- _REQUIREMENT_: The records follow. Copy them exactly, but omit the pictures.

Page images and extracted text
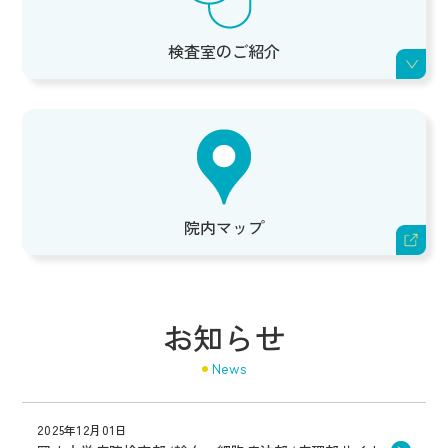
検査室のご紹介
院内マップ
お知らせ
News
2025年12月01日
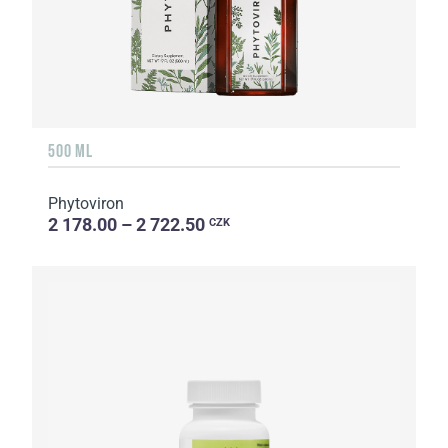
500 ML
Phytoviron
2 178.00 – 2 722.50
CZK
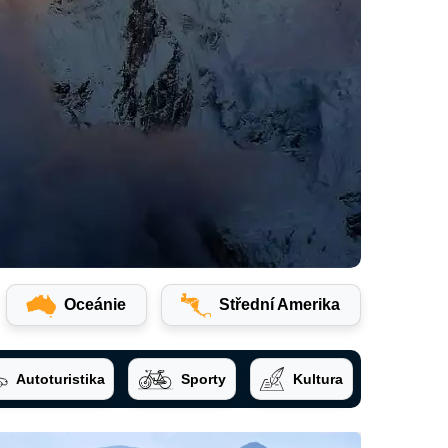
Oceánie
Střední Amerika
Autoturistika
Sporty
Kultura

- _EXPECTED ANSWER_:
検査室のご紹介
院内マップ
お知らせ
News
2025年12月01日
500 ML
Phytoviron
2 178.00 – 2 722.50
CZK
Oceánie
Střední Amerika
Autoturistika
Sporty
Kultura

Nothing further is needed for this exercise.